Ils portent sur leur passeport phytosanitaire la mention ZPd4. L'Alsace a mis en place un programme de détection des larves de cicadelle de la flavescence dorée sur les bois de taille et des adultes par piégeage. L'interprofession (Civa) finance cette action qui a été élargie en 2011 pour mieux couvrir le territoire. Pour l'instant, aucune cicadelle n'a été trouvée. En Champagne, la cicadelle a été détectée pour la première fois en 2011. « Au printemps, nous avons mobilisé le réseau de techniciens qui observe régulièrement le vignoble. Ils ont signalé des larves dans dix communes », détaille Pascale Pienne, du CIVC. Cette observation sera renouvelée en 2012. Le phytoplasme n'étant pas présent dans la région, aucun traitement insecticide spécifique n'est prévu pour l'instant.
Les pépiniéristes surveillent les vignes mères
Dans les Charentes, le Syndicat des pépiniéristes de la région de Cognac a pris en charge une prospection dans un rayon de 500 à 1 000 m autour des vignes mères.

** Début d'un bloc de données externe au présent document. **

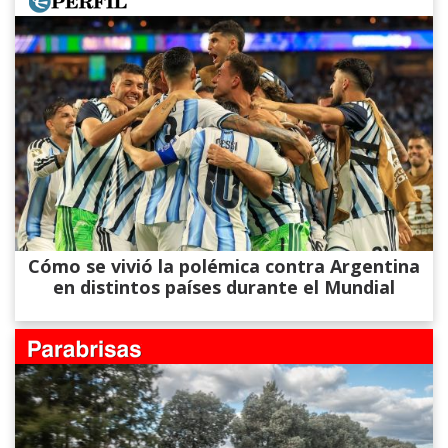
Cómo se vivió la polémica contra Argentina
en distintos países durante el Mundial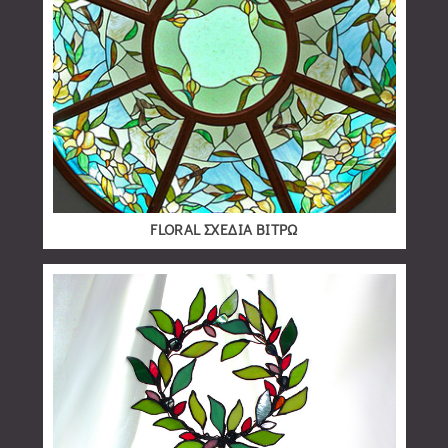
FLORAL ΣΧΕΔΙΑ ΒΙΤΡΩ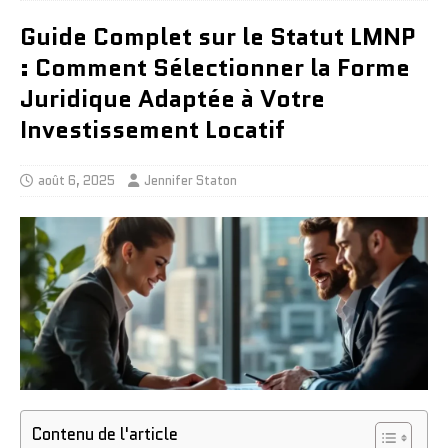
Guide Complet sur le Statut LMNP
: Comment Sélectionner la Forme
Juridique Adaptée à Votre
Investissement Locatif
août 6, 2025
Jennifer Staton
Contenu de l'article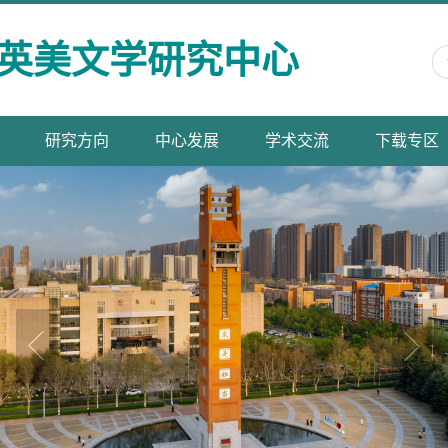
英美文学研究中心
研究方向
中心发展
学术交流
下载专区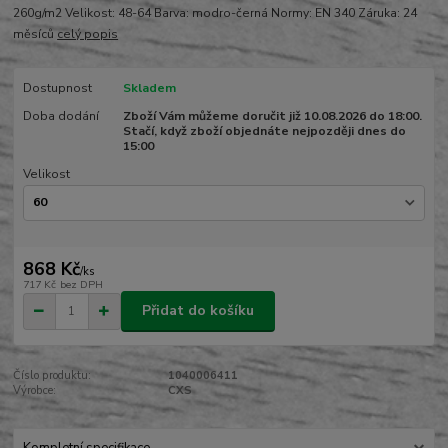
260g/m2 Velikost: 48-64 Barva: modro-černá Normy: EN 340 Záruka: 24
měsíců
celý popis
Dostupnost
Skladem
Doba dodání
Zboží Vám můžeme doručit již 10.08.2026 do 18:00.
Stačí, když zboží objednáte nejpozději dnes do
15:00
Velikost
868 Kč
/
ks
717 Kč
bez DPH
Přidat do košíku
Číslo produktu:
1040006411
Výrobce:
CXS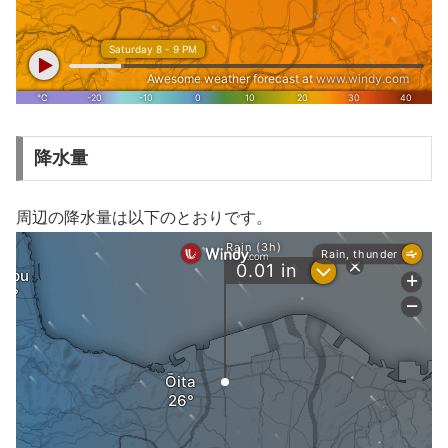
降水量
周辺の降水量は以下のとおりです。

Il a financé l'embauche, pour un mois, d'une personne formée et encadrée par la Fredon. Aucun cep contaminé n'a été découvert.
En Aquitaine, le Syndicat des pépiniéristes viticulteurs de la Gironde et du Sud-Ouest va prospecter l'ensemble des vignes mères, avec l'appui de la chambre d'agriculture, de FranceAgriMer et des collectivités locales. « C'est un fléau contre lequel nous devons tous nous mobiliser, insiste David Amblevert, le président du syndicat. En 2012, nous allons passer souche par souche sur 200 ha de vignes mères de façon à faire un état des lieux précis. Et nous avons demandé aux GDON de prospecter en priorité les communes où il y a des pépinières. »
Le Point de vue de
Jean-Michel Trespaillé-Barrau, du SRAL Languedoc-Roussillon
« Il ne faut surtout pas relâcher la vigilance »

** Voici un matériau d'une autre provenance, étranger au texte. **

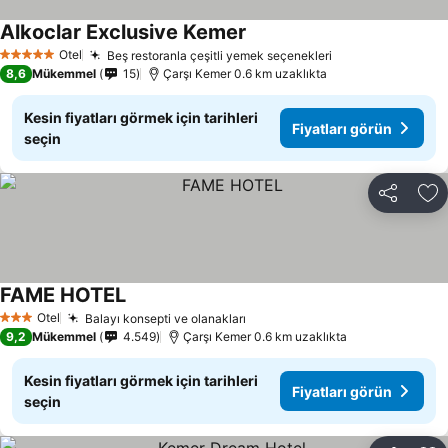
Alkoclar Exclusive Kemer
Fiyatları görün
Otel
Beş restoranla çeşitli yemek seçenekleri
Fiyatları görün
5 Yıldız
8,6
Mükemmel
15
Çarşı Kemer 0.6 km uzaklıkta
Kesin fiyatları görmek için tarihleri
Fiyatları görün
seçin
Paylaş
Fa
FAME HOTEL
Fiyatları görün
Otel
Balayı konsepti ve olanakları
Fiyatları görün
3 Yıldız
9,2
Mükemmel
4.549
Çarşı Kemer 0.6 km uzaklıkta
Kesin fiyatları görmek için tarihleri
Fiyatları görün
seçin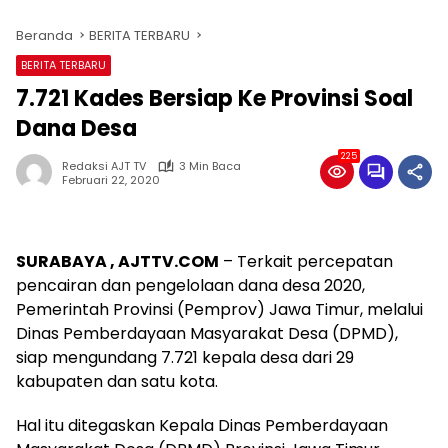
Beranda
BERITA TERBARU
BERITA TERBARU
7.721 Kades Bersiap Ke Provinsi Soal
Dana Desa
225
Redaksi AJT TV
3 Min Baca
Februari 22, 2020
SURABAYA , AJTTV.COM
– Terkait percepatan
pencairan dan pengelolaan dana desa 2020,
Pemerintah Provinsi (Pemprov) Jawa Timur, melalui
Dinas Pemberdayaan Masyarakat Desa (DPMD),
siap mengundang 7.721 kepala desa dari 29
kabupaten dan satu kota.
Hal itu ditegaskan Kepala Dinas Pemberdayaan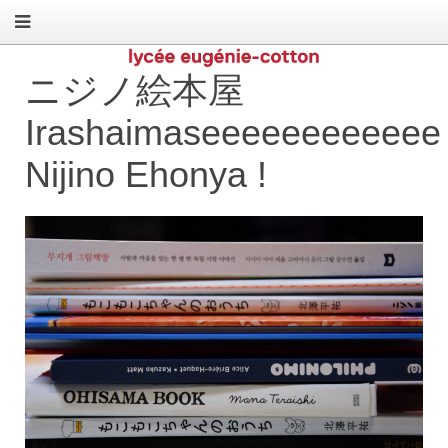
ニジノ絵本屋
Irashaimaseeeeeeeeeeee
Nijino Ehonya !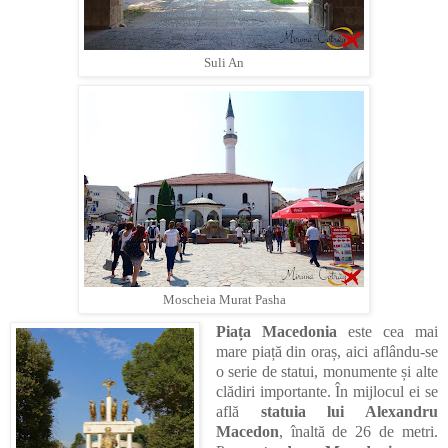
Suli An
Moscheia Murat Pasha
Piața Macedonia
este cea mai
mare piață din oraș, aici aflându-se
o serie de statui, monumente și alte
clădiri importante. În mijlocul ei se
află
statuia lui Alexandru
Macedon
, înaltă de 26 de metri.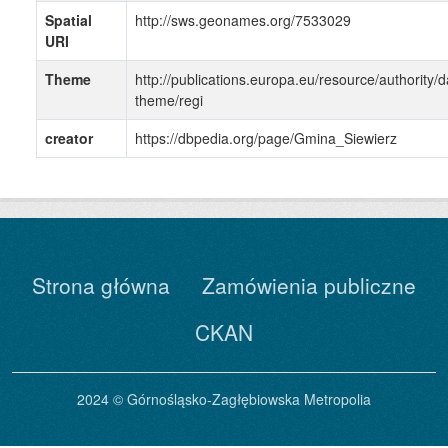
Spatial
http://sws.geonames.org/7533029
URI
Theme
http://publications.europa.eu/resource/authority/d
theme/regi
creator
https://dbpedia.org/page/Gmina_Siewierz
Strona główna
Zamówienia publiczne
CKAN
2024 © Górnośląsko-Zagłębiowska Metropolia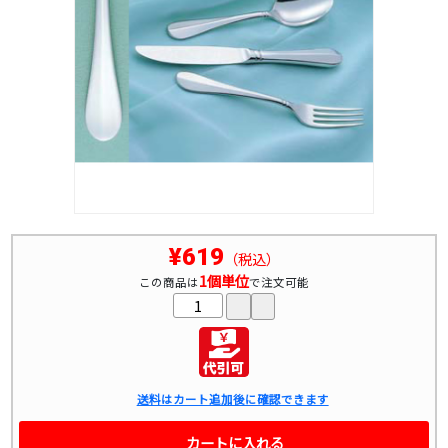
¥619
（税込）
1個単位
この商品は
で注文可能
送料はカート追加後に確認できます
カートに入れる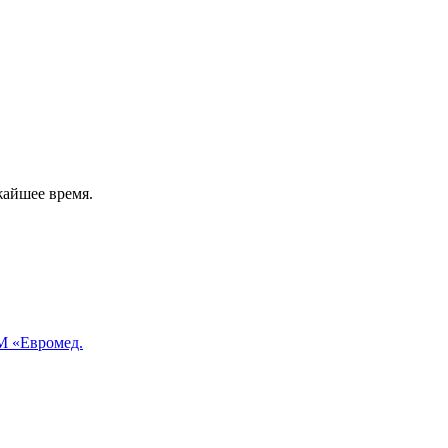
жайшее время.
 «Евромед.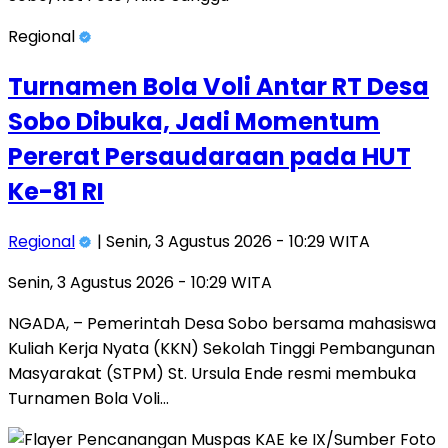
Regional
Turnamen Bola Voli Antar RT Desa
Sobo Dibuka, Jadi Momentum
Pererat Persaudaraan pada HUT
Ke-81 RI
Regional
| Senin, 3 Agustus 2026 - 10:29 WITA
Senin, 3 Agustus 2026 - 10:29 WITA
NGADA, – Pemerintah Desa Sobo bersama mahasiswa
Kuliah Kerja Nyata (KKN) Sekolah Tinggi Pembangunan
Masyarakat (STPM) St. Ursula Ende resmi membuka
Turnamen Bola Voli…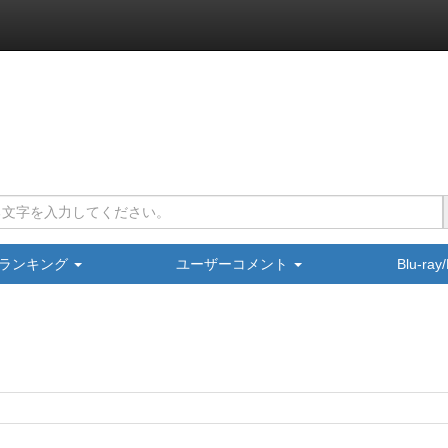
ランキング
ユーザーコメント
Blu-ra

LA VIGNE : Quelle est l'évolution de la maladie ?
Jean-Michel Trespaillé-Barrau : La cicadelle remonte vers le Nord et la flavescence apparaît dans de nouveaux vignobles. Un cep contaminé a ainsi été trouvé en Indre-et-Loire en 2011.
Et dans les régions où elle était déjà présente ?

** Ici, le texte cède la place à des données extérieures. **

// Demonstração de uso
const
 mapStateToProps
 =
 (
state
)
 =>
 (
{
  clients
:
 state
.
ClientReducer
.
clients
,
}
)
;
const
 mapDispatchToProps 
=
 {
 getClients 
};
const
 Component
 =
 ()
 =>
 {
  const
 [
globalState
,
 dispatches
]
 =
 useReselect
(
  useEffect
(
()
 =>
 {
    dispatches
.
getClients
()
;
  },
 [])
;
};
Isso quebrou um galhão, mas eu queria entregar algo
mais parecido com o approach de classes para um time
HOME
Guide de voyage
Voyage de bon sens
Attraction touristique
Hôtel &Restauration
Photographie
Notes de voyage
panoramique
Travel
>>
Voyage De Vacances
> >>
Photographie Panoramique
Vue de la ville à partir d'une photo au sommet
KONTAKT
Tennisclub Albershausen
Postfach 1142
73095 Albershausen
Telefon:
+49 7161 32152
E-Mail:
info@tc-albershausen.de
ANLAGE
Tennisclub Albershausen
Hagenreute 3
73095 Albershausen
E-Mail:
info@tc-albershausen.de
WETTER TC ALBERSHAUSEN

J.-M. T.-B. : Dans ces régions, la maladie redémarre dans de nouvelles zones où la surveillance n'est pas bien organisée et où les traitements sont appliqués avec peu de rigueur. À partir d'un cep contaminé, toute la parcelle peut l'être en trois ou quatre ans. Il ne faut pas relâcher la vigilance. Traiter ne suffit pas, car des cicadelles contaminées peuvent venir d'autres parcelles. Il faut aussi repérer les ceps atteints et les arracher sans attendre.
Peut-on la contenir à un niveau économiquement acceptable ?
J.-M. T.-B. : Oui, à condition de bien surveiller tout le territoire. La clef pour y parvenir est de maintenir une forte mobilisation des vignerons, en s'appuyant sur des organisations comme les GDON. Cet échelon local est essentiel. C'est dans les zones où il fait défaut que l'on découvre de nouveaux foyers déjà bien installés, et non dans les zones bien surveillées, où le nombre de traitements a pu être réduit grâce à cette mobilisation collective.
Comment mobiliser, justement ?
J.-M. T.-B. : Il faut rappeler l'impact de cette maladie de dégénérescence. Elle réduit la récolte par desséchement des inflorescences et des grappes et finit par entraîner la mort des ceps. Elle est moins fréquente que les maladies du bois. Mais si on laissait les foyers se multiplier, elle aurait un impact économique.